Information provided |
# # # # #

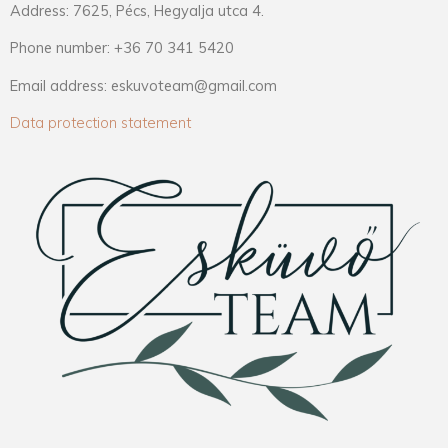
Address: 7625, Pécs, Hegyalja utca 4.
Phone number: +36 70 341 5420
Email address: eskuvoteam@gmail.com
Data protection statement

# # # # #

What is needed |
Once the pictures are set aside, restate the remaining data above exactly.

Task solution |
Address: 7625, Pécs, Hegyalja utca 4.
Phone number: +36 70 341 5420
Email address: eskuvoteam@gmail.com
Data protection statement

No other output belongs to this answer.